A festival was happening in Chinatown the day Ms. Hen was there. She doesn’t like crowds, especially when she is traveling, because she feels like a target when she doesn’t know where she’s going. She found her way to the famous City Lights Bookstore, which was started by Lawrence Ferlingetti, the Beat poet. She wandered through the bookstore, and bought a book and a T-shirt.

After her visit to the bookstore, Ms. Hen went to the Beat Museum, which is a museum dedicated to the Beat writers of the 50s and 60s era. Ms. Hen liked the museum, and spent time watching the film inside, but you can read her review of BIG SUR to find out her conclusion about the Beat writers and their lack of female involvement.

Ms. Hen did a lot in one day. After her tourist adventures, she had lunch at The Stinking Rose, a restaurant that serves everything with garlic. She had barbecue chicken pizza, because as a hen, she loves chicken, and it was a big pizza, but she left some crust on the plate. Ms. Hen loved the restaurant and the food, but she ate a lot! But she was on vacation, so she allowed herself that.

Ms. Hen at the Japanese Tea Garden in Golden Gate Park

On the Tuesday Ms. Hen was there, she decided to go to two art museums, the de Young Museum and the Legion of Honor. She decided to take the Muni light rail, and had a difficult time knowing her location on the train. There were no announcements, and no signs outside at the station. She discovered she could look at her phone, and it told her where she was. She got off the train and went to Golden Gate Park, where the de Young museum is located. She stepped into the Japanese Tea Garden first, which was lovely and peaceful. It contains a café, but Ms. Hen didn’t want any tea at that time, but she sat down and looked at the pond. The de Young Museum is beautiful and had an exhibit about war propaganda, and also a lot of Mayan and Incan artifacts. She walked a long way to get to the Legion of Honor. Ms. Hen thought that was beautiful, but by the time she got there, she was hungry and needed caffeine. She had a surprisingly delicious salad with chicken in the restaurant. The Legion of Honor has a large collection of Rodin. Ms. Hen didn’t feel like dealing with the public transportation going back to the hotel, so she took an Uber, which she does not usually do.

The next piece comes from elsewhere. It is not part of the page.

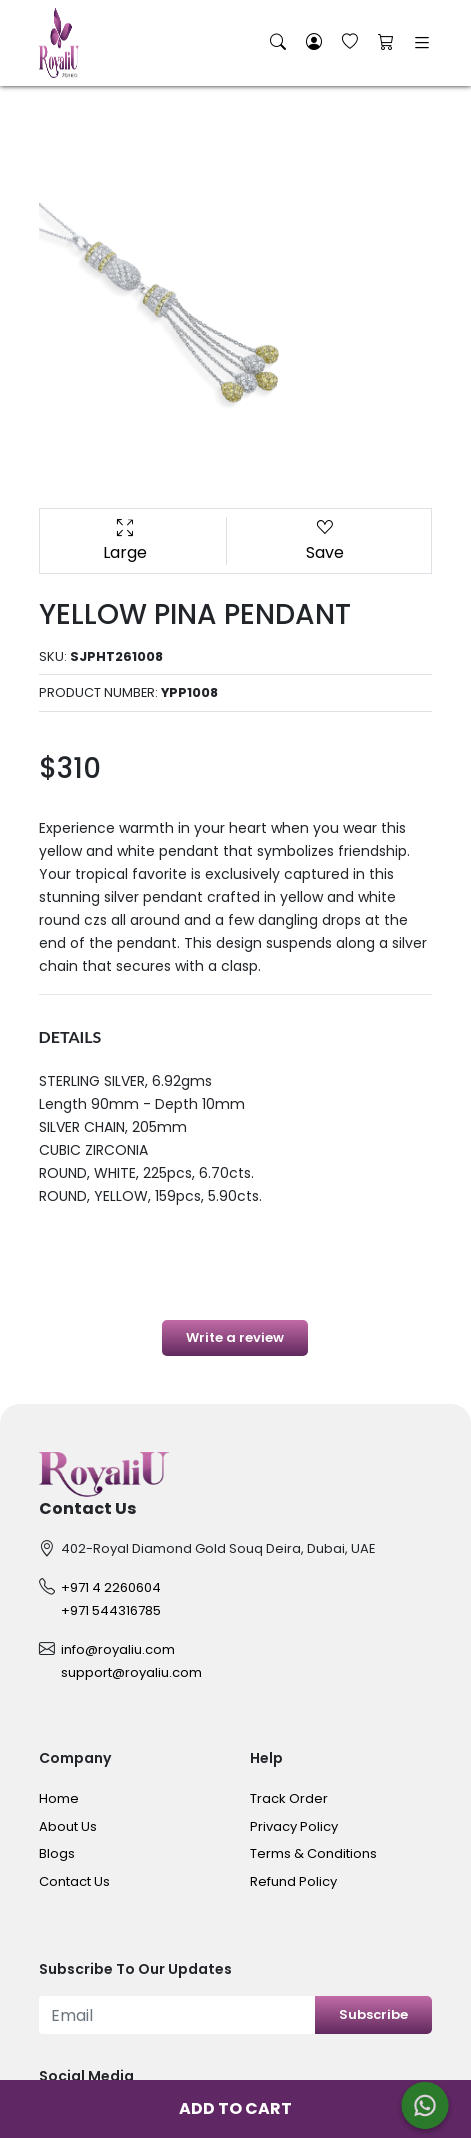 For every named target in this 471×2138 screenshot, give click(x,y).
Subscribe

The Thinker by Rodin in front of the Legion of Honor Museum

There are a lot of homeless people in San Francisco. One of the tour guides on a tour she went on said there are 10,000 homeless in the city. To Ms. Hen, they seemed more unstable than the ones she sees in Boston. It made her sad to see so many people like that, but she knows she can’t help everyone. A person who knows about traveling told Ms. Hen that some homeless people move there because of the nice weather.

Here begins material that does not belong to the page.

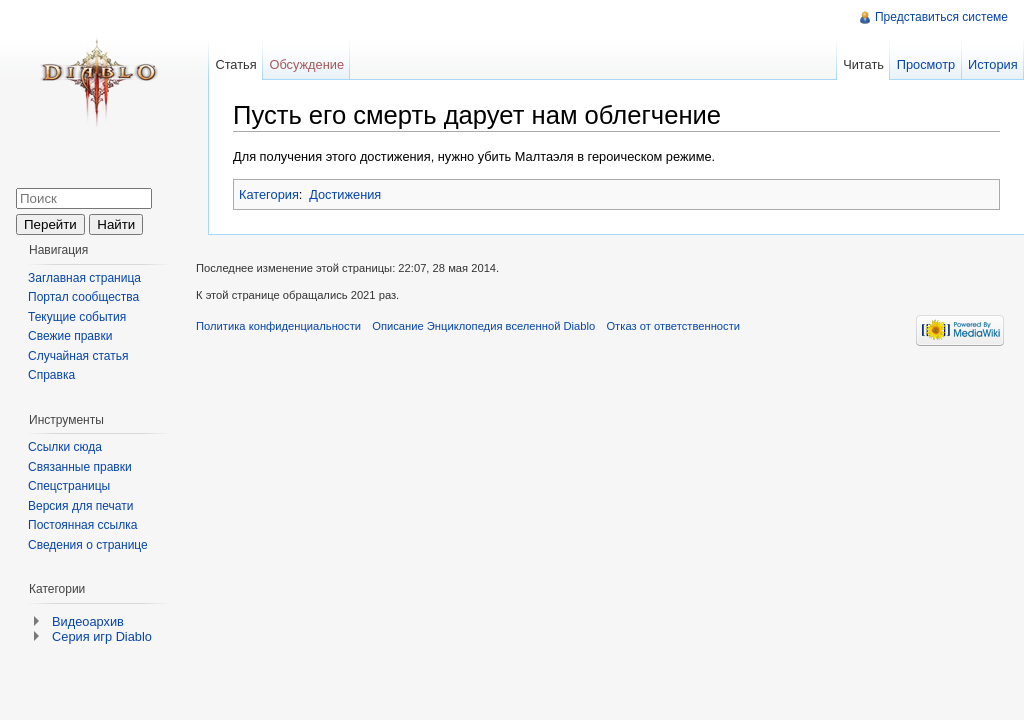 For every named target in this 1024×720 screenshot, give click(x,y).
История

Ms. Hen rode the cable car from Powell Street to Fisherman’s Wharf to go to the tourist area to buy souvenirs and see the sea lions on Pier 39. She thought they were cute! She was not impressed with Pier 39, because she though it was just like Quincy Market in Boston, a big tourist trap. She had salmon for lunch at Ciopinno's that was scrumptious.

Ms. Hen with Alcatraz in the background at Fisherman's Wharf


Ms. Hen spent six nights in San Francisco. She felt safe in the city by herself, even though she stayed downtown, which is not the best area. She thinks it is similar to Boston in the way that it’s crowded and full of tourists, and there are lots of things to see. She’s happy she went because she thought the city was fantastic. She loves to see different parts of the world, and is not afraid to go by herself. Some people don’t understand why she does this, but she thinks she has to travel to prove that she can survive in the wide world, and come back safely.